Strano triangolo a Coverciano: Rino Gattuso, Simone Inzaghi e Marco Simone, laureati insieme nel 2014. Oggi si riuniscono attraverso questa bella intervista de La Gazzetta dello Sport:

Si aspettava, partendo dai banchi di scuola, di ritrovarli contro in Serie A?

“Da Rino sì, per la passione, la competenza e la voglia continua di aggiornarsi. Fa specie detto da un compagno di corso, ma non si è mai seduto. Ed è già un allenatore da grande club. Da Simone me l’aspettavo meno, magari perché non lo conoscevo abbastanza. Allena benissimo la Lazio, a cui ha dato gioco e risultati. Può farlo in squadre ancora più importanti, è bravo davvero”.

Il Milan può centrare l’obiettivo?

“Gattuso lo ha già centrato. Se dai al tuo gruppo un’identità e lo rendi riconoscibile, vuol dire che il tuo messaggio è passato. La squadra ha i mezzi per qualificarsi, da quarta ma ancora come terza”.

Dall’esame vi siete più rivisti?

“Io e lui l’abbiamo fatto insieme, noi due soli. Una sessione speciale per chi stava allenando all’estero. Il nostro percorso in parte è stato simile: siamo passati entrambi da situazioni iper catastrofiche. Lui ha avuto questa grandissima opportunità e la sta sfruttando nel migliore dei modi. Se riesci in condizioni difficili, e Rino ce l’ha fatta a Creta e a Pisa, lavorare in una società ben strutturata può quasi essere più semplice. Più tardi era stato lui a fare il mio nome per allenare la squadra B del Milan, prima che il progetto naufragasse”.

Tra gli studenti Rino e Inzaghi che rapporto c’era?

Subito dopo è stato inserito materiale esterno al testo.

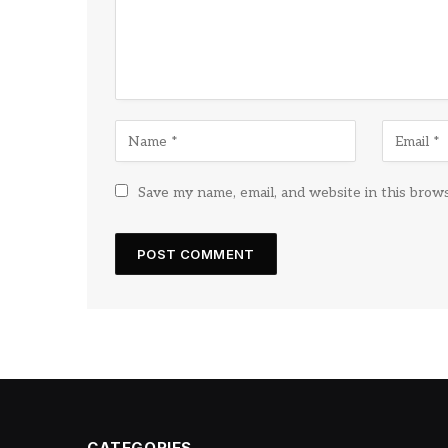
Save my name, email, and website in this brow
CATEGORIES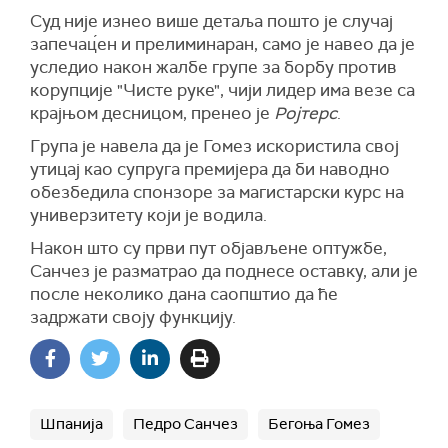
Суд није изнео више детаља пошто је случај
запечац́ен и прелиминаран, само је навео да је
уследио након жалбе групе за борбу против
корупције "Чисте руке", чији лидер има везе са
крајњом десницом, пренео је
Ројтерс
.
Група је навела да је Гомез искористила свој
утицај као супруга премијера да би наводно
обезбедила спонзоре за магистарски курс на
универзитету који је водила.
Након што су први пут објављене оптужбе,
Санчез је разматрао да поднесе оставку, али је
после неколико дана саопштио да ће
задржати своју функцију.
Шпанија
Педро Санчез
Бегоња Гомез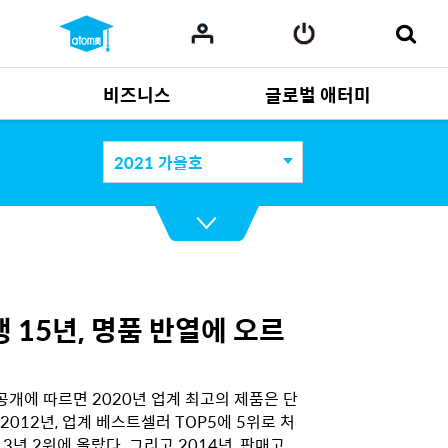
비즈니스
글로벌 애터미
사업 자료
165
Multi-language
551
2021 가을호
 15년, 명품 반열에 오르
개에 따르면 2020년 업계 최고의 제품은 단
2012년, 업계 베스트셀러 TOP5에 5위로 처
3년 2위에 올랐다. 그리고 2014년, 판매고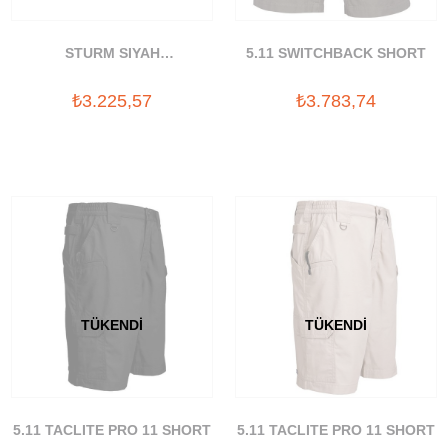
STURM SIYAH
5.11 SWITCHBACK SHORT
BERMUDA(11404002)
₺3.225,57
₺3.783,74
TÜKENDI
TÜKENDI
5.11 TACLITE PRO 11 SHORT
5.11 TACLITE PRO 11 SHORT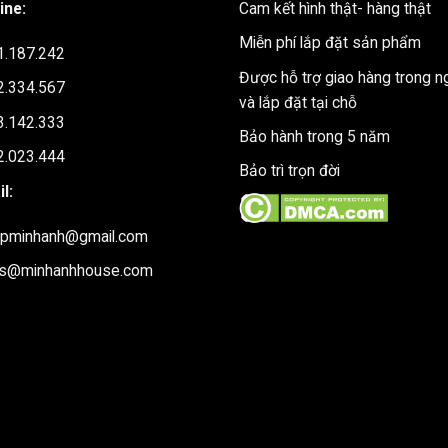
ine:
Cam kết hình thật- hàng thật
lượng 173 kg và tải trọng chịu lực trung bình từ 50-80 kg, bàn
Miễn phí lắp đặt sản phẩm
t bị và tài liệu. Khả năng chịu lực tốt giúp bàn không bị rung lắc,
1.187.242
Được hỗ trợ giao hàng trong n
2.334.567
và lắp đặt tại chỗ
3.142.333
Bảo hành trong 5 năm
2.023.444
ắt sơn
Bảo trì trọn đời
l:
upminhanh@gmail.com
es@minhanhhouse.com
c sử dụng trong môi trường nhiệt độ cao, chỉ sử dụng trong nhà.
 lên bàn, nếu có hãy lau khô ngay lập tức để tránh thấm vào gỗ v
rực tiếp lên bàn mà không có đĩa lót.
t đống lâu dài trên bàn để tránh làm cong hoặc biến dạng bề mặt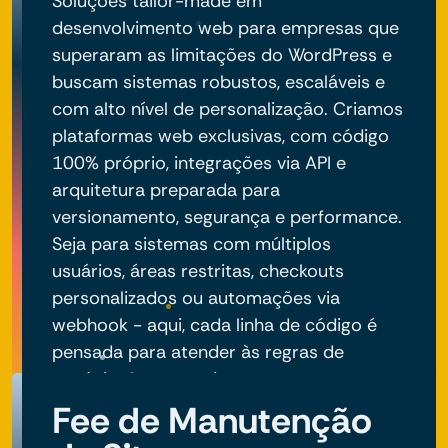
Soluções tailor-made em
desenvolvimento web para empresas que
superaram as limitações do WordPress e
buscam sistemas robustos, escaláveis e
com alto nível de personalização. Criamos
plataformas web exclusivas, com código
100% próprio, integrações via API e
arquitetura preparada para
versionamento, segurança e performance.
Seja para sistemas com múltiplos
usuários, áreas restritas, checkouts
personalizados ou automações via
webhook - aqui, cada linha de código é
pensada para atender às regras de
negócio do seu projeto.
Fee de Manutenção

“Simone è per certi versi come Pippo, scherza e fa di tutto per metterti in mezzo. Gattuso è più diretto, per carattere la riproduzione di Bud Spencer. E se non ne capiva le battute volavano schiaffoni. Amichevoli”.

Quando invece sarà lei ad affrontarli?

“Il calcio italiano mi piacerebbe. Ma qui in Thailandia non è come si può pensare: ci sono strutture e passione. Ho trovato strumenti e una tecnologia che usa solo il Manchester City. Un’esperienza nuova arricchisce sempre da tutti i punti di vista. Questa in particolare anche nel Fair Play: a fine partita gli avversari vanno in fila a salutare l’allenatore dell’altra squadra. E io e i miei, presidente compreso, andiamo sotto la loro curva a salutare”.